Ключевым, мирообразующим началом или основой видимого часто становится Свет. Для того, чтобы было понятней, можно привести в пример механизм поэтической космогонии Иосифа Бродского в цикле «Жизнь в рассеянном свете». В ряде стихотворений мир начинается с кромешного мрака или искусственной белизны. Далее возникает источник света, который начинает концентрироваться и выливается во вспышку или сфокусированный луч света, из которого и рождается лиро-субъектная субстанция Бродского, «стремящаяся к нулю» (в стихотворениях «Жизнь в рассеянном свете», «Снег идет, оставляя весь мир в меньшинстве», «Послесловие» и прочих).
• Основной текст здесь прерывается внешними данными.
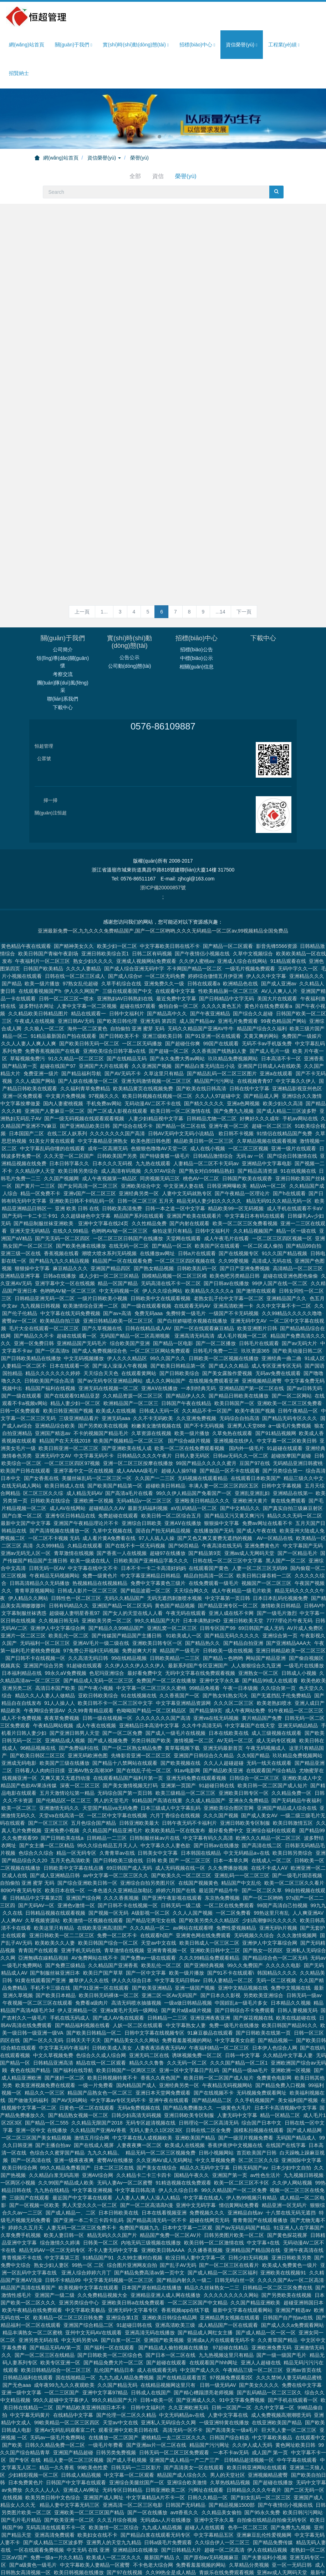  I want to click on 国内精品国产成人, so click(136, 2032).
У Кирсанова возникают осознание себя в пространстве этого света:

 

        родины — нет

        мамы — нет

 

        они летят и лопаются

        летят и лопаются

        дверь захлопывается

 

        его накрывает свет

 

Или:

 

        если обойти декорации

        светло

        пусто

        одиноко

 

        помни

        мне с тобой хорошо…

 

Напоследок прочитаем последнее стихотворение книги:

 

        запомнить меня

        это такая

        кнопка

        ничего личного

        ничего вечного

 

        остановился опустил ногу

        повернул голову

        вроде бы

        выключил

        вроде бы

        выдернул

 

        комната теряет человеческий облик

        сигналит машина

        плывет облако

 

Если это покадровая съемка, то сама жизнь вполне воплощается в принципе Кулешова. Если механически разделить движения человека на отдельные шаги, то окажется, что в каждый герметичный в отношении потока времени момент человек может стоять только на одной ноге. Человек — птица стоит. Падает камнем. Идет. Его путь — к выключателю. Умной машины или Света, при котором ходят за медом. Выключателю чего?